Greed goes a long way. Bush senior set already an example for it, and
Bush jr. in his limited abilities is bringing it to a bitter end.
cicerone imposter
 
  1  
Reply Sat 11 Oct, 2008 10:14 am
@CalamityJane,
It's interesting how conservatives wants to blame the democratic congress when they took over in 2006, but they don't understand why it's been the "do-nothing" congress from the right's filibusters - the most in history.

This find only confirms what I've been thinking about when and how this cash crisis began; when the republicans controlled both the administration and congress. We must also remember what Bush wanted to do with social security; he wanted to privatize it to invest in the stock market. Anybody interested? Even McCain pushed the same idea during his campaign. Bad judgment McCain.
0 Replies
 
talk72000
 
  1  
Reply Sat 11 Oct, 2008 11:24 pm
@Robert Gentel,
It is not greed but foolhardiness as leveraging is dangerous it is like walking on 30 foot-long stilts. The longer the stilts the greater the leverage i.e. stilt length to leg length. You certainly can go faster but at some point you lose control and the fall from thirty feet can be fatal.
0 Replies
 
MontereyJack
 
  1  
Reply Sun 12 Oct, 2008 12:29 am
bookmark. valuable reference material against the loons like ican who just don't get it.
0 Replies
 
talk72000
 
  0  
Reply Sun 12 Oct, 2008 04:16 am
@Robert Gentel,
If the debt to equity ratio of 35:1 is correct then $35 trillion would be required to ease the credit crunch assuming they have $ 1 trillion equity.
0 Replies
 
talk72000
 
  1  
Reply Sat 8 Nov, 2008 06:07 pm
Quote of the Day: Net Capital Rule

Here is the quote of the day:

Quote:
...we and other global firms have, for many years, urged the SEC to reform its net capital rule to allow for more efficient use of capital. This is the single most important factor in driving significant parts of our business offshore, so that our firms can remain competitive with our foreign competitors risk-based capital standards must become the norm. The SEC has made it clear that risk-based capital rules can be implemented only when the Commission is confident that firms employing value-at-risk models have robust credit and risk management policies in place.

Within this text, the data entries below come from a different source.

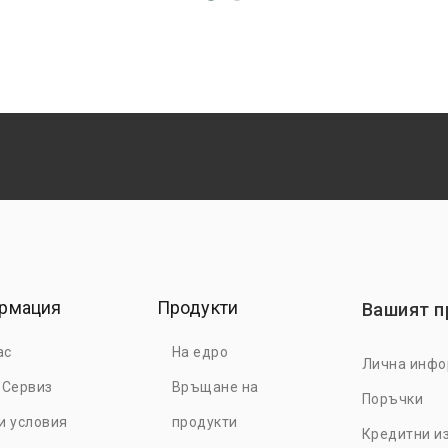
рмация
Продукти
Вашият 
ас
На едро
Лична инф
 Сервиз
Връщане на
Поръчки
е търговски акаунт и се
и условия
продукти
Кредитни и
 от специални оферти и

Translated into English, this testimony from back in 2000 was from someone asking that major brokerage firms be permitted to increase leverage subject to oversight of their wondrous mathematical risk models. The request was agreed to four years later, in 2004, and it helped lead to the meltdown in independent brokers this year.

The speaker? Some guy named Henry Paulson, the then-CEO of Goldman Sachs. I wonder what happened to him.